If an ephemeral file system is an option for your scenario, a cost-effective option is to use the Lv2-series Azure VMs, which offer NVMe storage. NVMe disks are local to the host. When combined with a hardware security module (HSM), they provide a fast, on-demand, high-performance file system for Lustre. For more information, see the Lustre on Azure blog.

Azure Resource Manager templates are available to easily deploy Lustre file systems:

Azure VM Scale Set as clients of Intel Lustre – This template creates a set of Intel Lustre 2.7 clients using Azure VM Scale Sets and Azure gallery OpenLogic CentOS 6.6 or 7.0 images and mounts an existing Intel Lustre file system.

Intel Lustre clients using a CentOS gallery image – This template creates multiple Intel Lustre 2.7 client virtual machines using Azure gallery OpenLogic CentOS 6.6 or 7.0 images and mounts an existing Intel Lustre file system.

Lustre HPC client and server nodes – This template creates Lustre client and server node VMs and related infrastructure such as VNETs.

See also

About Lustre

Why use Lustre

Deploying Intel Cloud Edition for Lustre* on Microsoft Azure

Lustre on Azure blog

BeeGFS

BeeGFS is another parallel file system designed for scalable I/O-intensive data storage. BeeGFS is ideal for high data throughput, ease of setup, and manageability.

Unlike Lustre, BeeGFS metadata is managed at a directory level, and that metadata gets distributed among metadata servers providing comparable parallelism to object storage.

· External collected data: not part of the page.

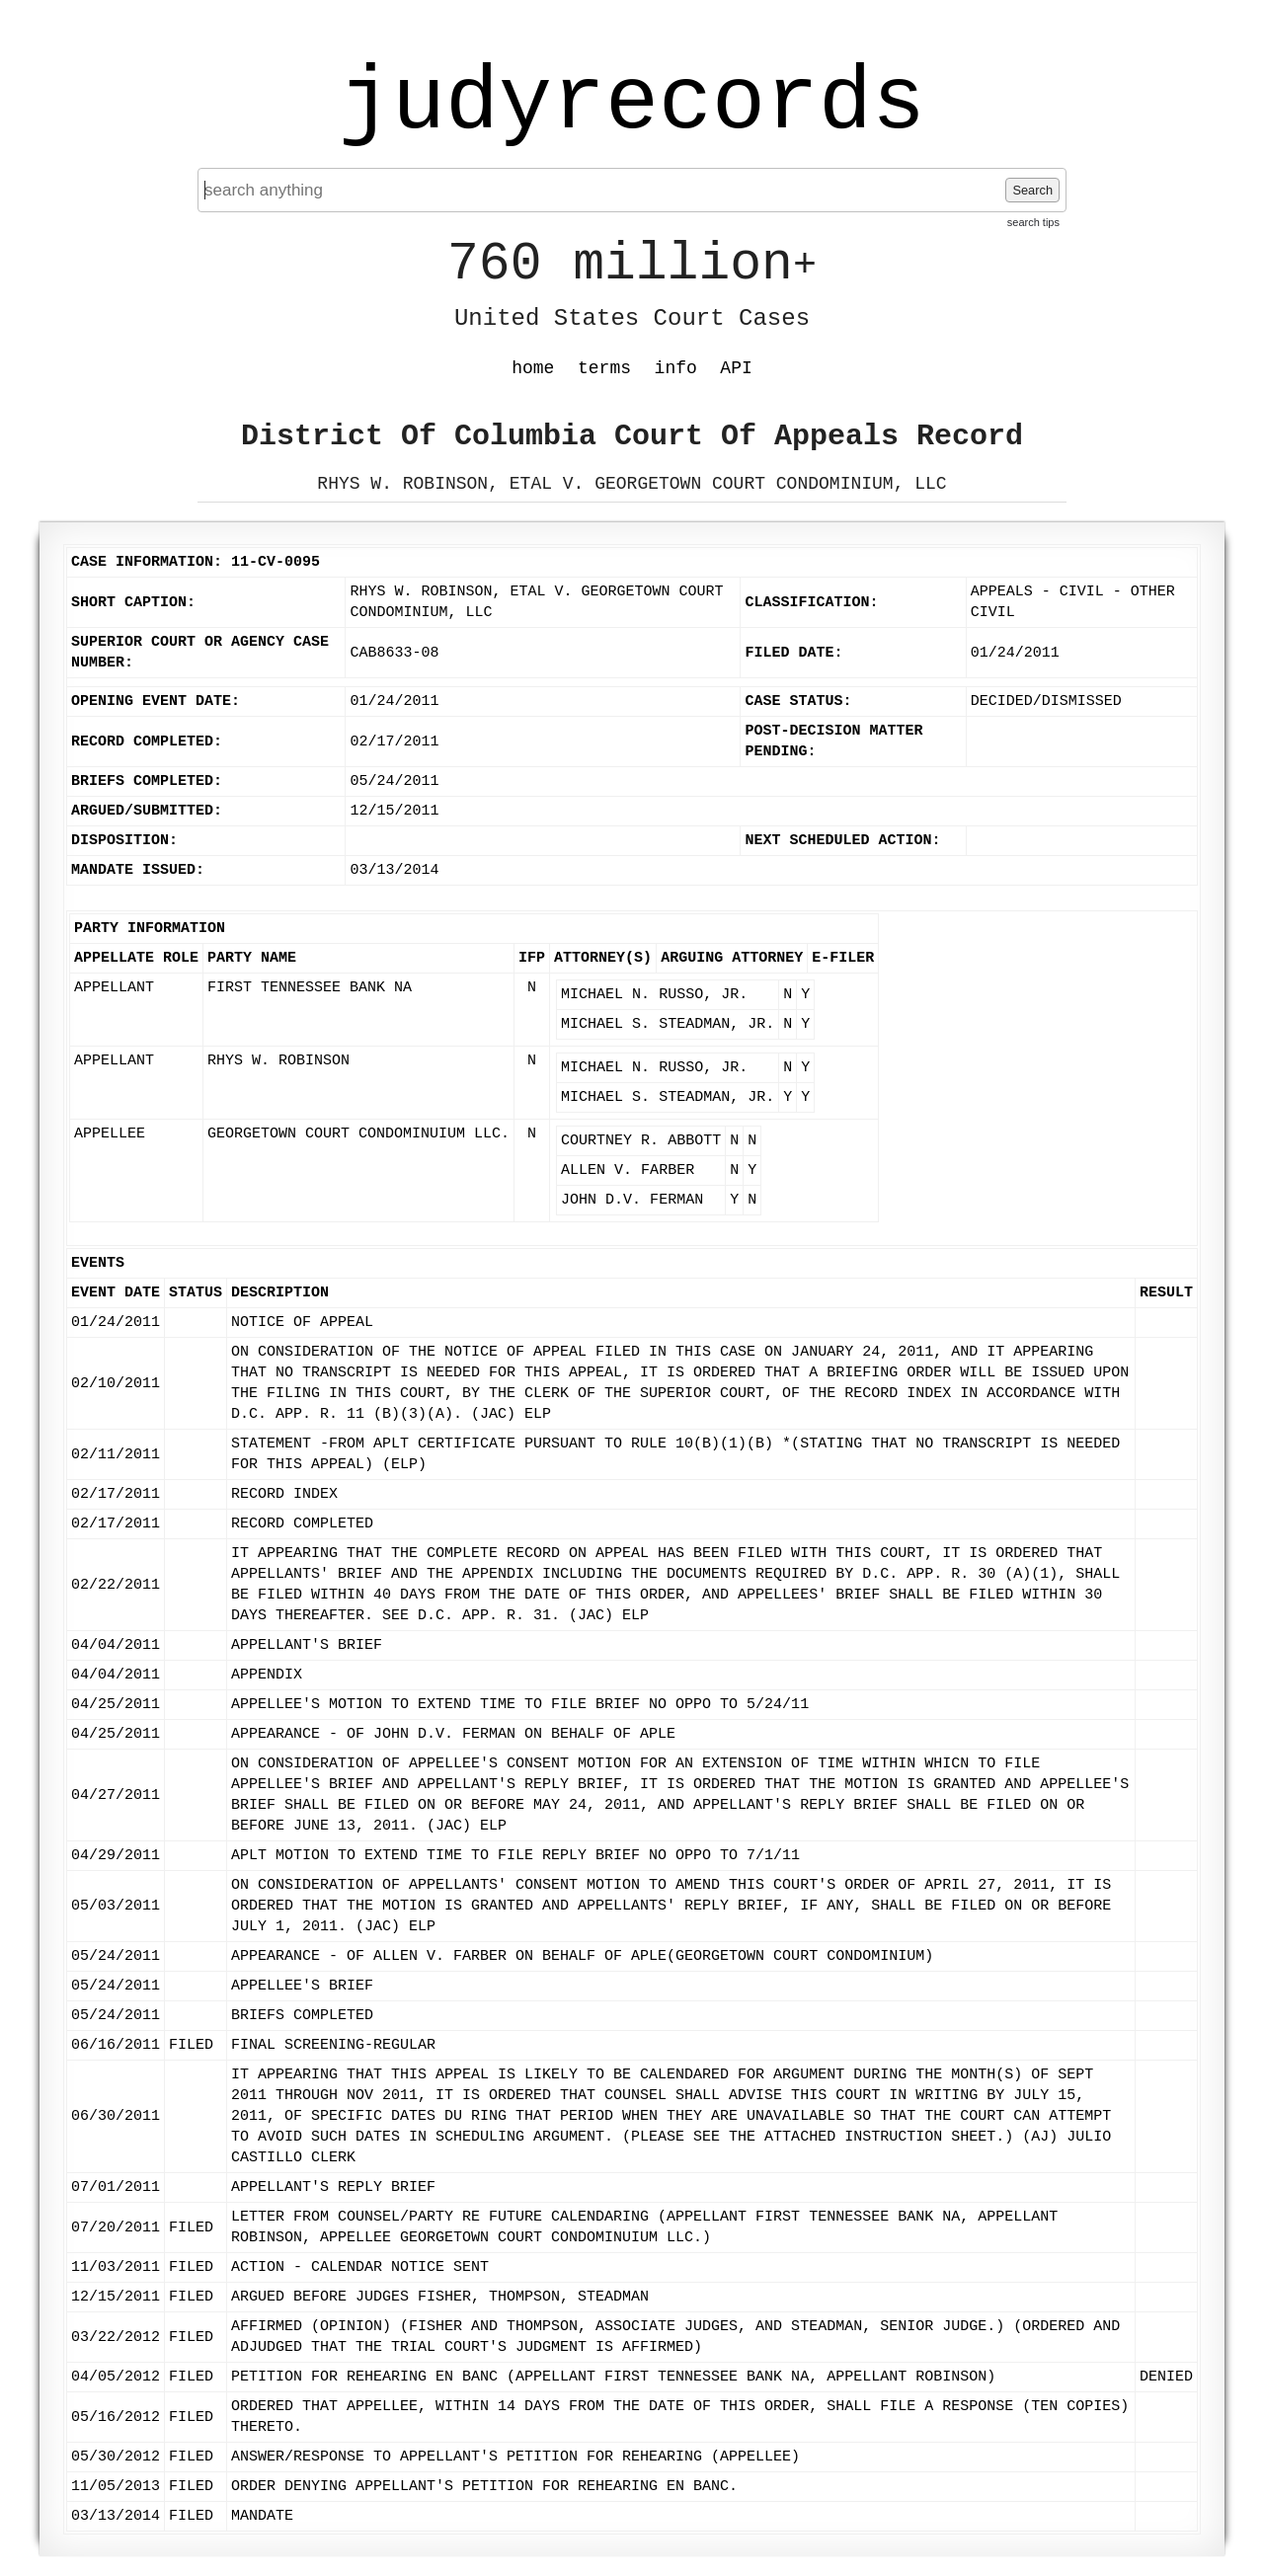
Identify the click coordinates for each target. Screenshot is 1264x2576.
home (533, 368)
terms (604, 368)
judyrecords (632, 103)
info (676, 368)
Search (1032, 190)
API (735, 368)
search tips (1033, 222)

An Azure Resource Manager template is available to deploy BeeGFS storage:

BeeGFS on CentOS 7.2 – This template deploys a BeeGFS cluster with metadata and storage nodes.

See also

Introduction to BeeGFS

BeeGFS documentation

GlusterFS

GlusterFS, developed by Red Hat, also provides a scalable parallel file system specially optimized for cloud storage and media streaming. It does not have separate metadata servers, as metadata is integrated into file storage.

GlusterFS also has Azure Resource Manager templates available:

Drupal 8 VM Scale Set (with GlusterFS and MySQL) – This template deploys an Azure Virtual Machine Scale Set behind a load balancer/NAT with each VM running Drupal (Apache / PHP). All the nodes share the created GlusterFS file storage and MySQL database.